# Source material:
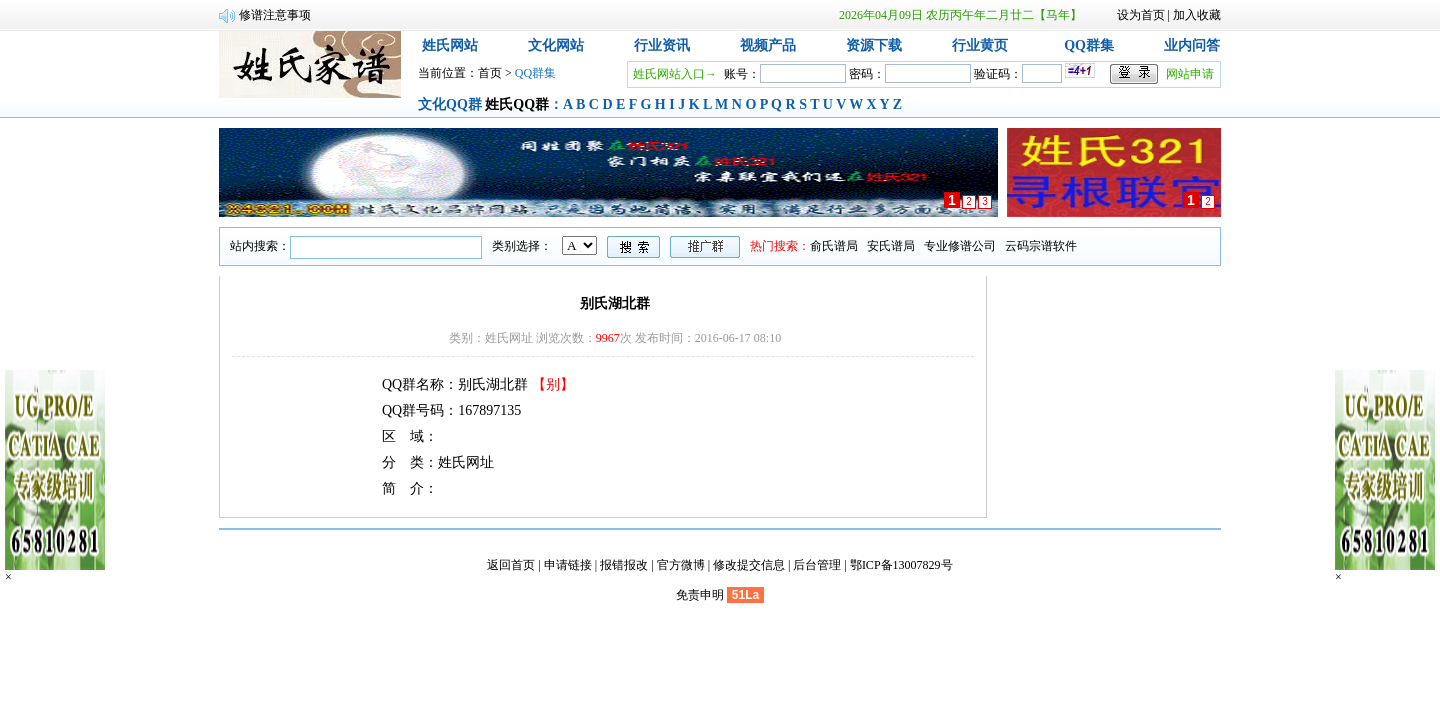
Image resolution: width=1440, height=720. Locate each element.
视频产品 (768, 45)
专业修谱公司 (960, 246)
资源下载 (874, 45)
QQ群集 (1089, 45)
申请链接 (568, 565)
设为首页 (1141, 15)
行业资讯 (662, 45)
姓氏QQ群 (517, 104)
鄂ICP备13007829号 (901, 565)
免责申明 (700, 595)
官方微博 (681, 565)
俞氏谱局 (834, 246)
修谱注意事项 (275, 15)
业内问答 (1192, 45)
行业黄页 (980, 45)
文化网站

# Task to complete:
Please write out, exactly as they appear, the lines from the line containing "QQ群集 (1089, 45)" through the last line of the records above, both included.

# Exercise answer:
QQ群集 (1089, 45)
申请链接 (568, 565)
设为首页 (1141, 15)
行业资讯 (662, 45)
姓氏QQ群 (517, 104)
鄂ICP备13007829号 (901, 565)
免责申明 (700, 595)
官方微博 (681, 565)
俞氏谱局 (834, 246)
修谱注意事项 (275, 15)
业内问答 (1192, 45)
行业黄页 (980, 45)
文化网站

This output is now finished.